Orang bodoh akan menjadi pintar jika ia mau mendengarkan apa yang disampaikan orang yang pintar. Bukan kemudian berpaling karena apa yang disampaikan selalu perih dan menyakitkan, pahit bahkan. Obat memanglah pahit, yang jika tidak diminum akan tetap sakit.
Hal ini terjadi, bagaimana ia enggan kembali datang di majlis taklim dan kajian karena tema dan maudhuya selalu menyindir dan mengkritik dirinya , alih-alih mengamalkan, mendengar pun enggan. Maka apakah ia bersabar? Bersabar untuk tetap datang dan duduk manis di majlis? Atau berpaling sambil misuh-misuh dan berucap sesuatu yang najis.
-          Contoh yang terakhir. Bagaimana Allah uji seorang pemimpin terhadap rakyatnya, begitu pun rakyat  terhadap pemimpinnya.
Seorang pemimpin yang notabene adalah tolak ukur dari rakyat dan kepemimpinannya untuk hendaknya senantiasa menjaga batasan-batasan yang Allah tetapkan atasnya, menjaga amanah yang diembannya, menunaikan bermacam kewajiban dia sebagai pemimpin dan penguasa.
Sedang rakyat, ujian rakyat atas pemimpin sangatlah berat. Untuk tetap setia dan taat, baik dikala suka maupun sengsara, selama bukan pada maksiat  terhadap Allah subhanahu wata’ala.
Contoh kecil ketidaktaatan kita pada pemimpin ialah celaan kita pada upaya yang telah dilakukan oleh pemerintah. Jalan yang dulu rusak lantas diperbaiki namun rusak lagi, maka spontan lisan kita menghina dan mencela, “Baru dua bulan sudah rusak lagi, pasti gara-gara mobil-mobil mewah itu” (korupsi_.)  Lantas didemo, laki-perempuan bercampur bau, ikhtilat yang ga ketulungan dan hal-hal lainnya.
Sungguh ini adalah kemungkaran yang harus diingatkan dan dinasehati, jangan dibiarkan atau bahkan didanai. Allah telah memberikan sebuah perumpamaan sempurna dalam menyikapi dilema pemimpin yang dzalim. Dimulai dari keluarga kita sebagai aplikasi kepemimpinan yang paling sederhana, yaitu tatkala ada diantara kedua orangtua kita yang  enggan untuk memeluk islam dan tetap berpegang teguh pada kemusyrikan ataupun kekafiran, maka disinilah tampak bentuk nyata adab dan akhlak seorang rakyat kepada pemimpinnya. Allah berfirman
و إن جاهداك على أن تشرك بي شيئا فلا تطعهما و صاحبهما في الدنيا معروفا
Solusi yang jelas dan gamblang, yaitu untuk senantiasa mentaati terhadap hal-hal yang baik dan ma’ruf namun tetap mengingkari pada perkara yang menyelisi syariat dan adab islami. Bukan dengan berdemo, memasang pamlet dan banner dengan bermacam celaan dan hinaan, baik kepada pemimpin sendiri, terlebih kedua orang tua kandung yang telah mendidik sejak dini.

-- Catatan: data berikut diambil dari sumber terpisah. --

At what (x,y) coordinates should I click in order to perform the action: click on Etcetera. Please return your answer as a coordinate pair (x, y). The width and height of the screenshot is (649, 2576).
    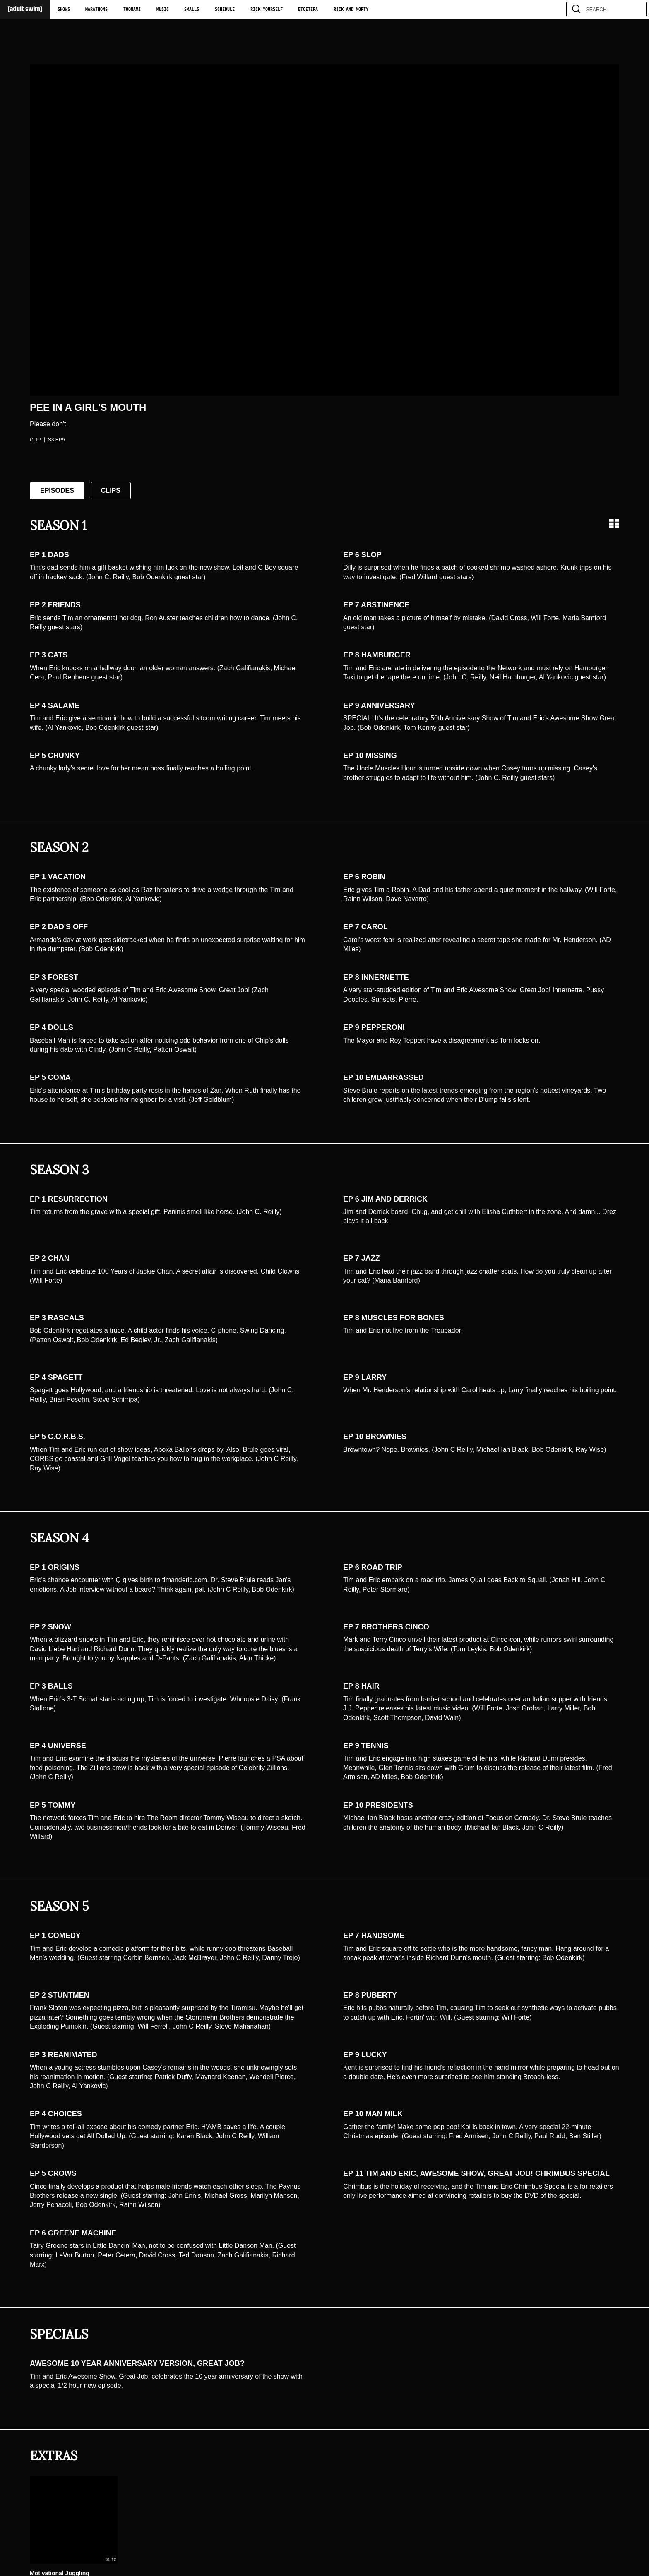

Terakhir, Allah selalu mengingatkan hamba-hambaNya melalui lantunan kalam dan firmanNya, pada setiap baris sabda nabiNya, untuk supaya kita tetap pada poros dan pondasi islam, mengerjakan segala perintah dengan semampu yang kita bisa, dan terhadap laranganNya untuk senantiasa menjauhinya dimanapun , kapanpun dan bagaimanapun.
Orang yang mendengarkan, membaca dan memahami kemudian mengamalkan semampu yang ia bisa, sungguh Allah akan mudahkan baginya. Tapi ada sebagian yang tatkala mendengarkan, berpaling dan ingkar. Dan kita berlindung terhadap sifat seperti ini.


*Disadur dari kajian bulanan beliau di Masjid Jami’ Batang Hari Ogan dan disusun oleh akh. Achmad Various Al Gavari, dengan materi FITNAH dari kitab Ighatsatul Lahfan karya Imam Ibn Qoyyim Al Jauziyyah.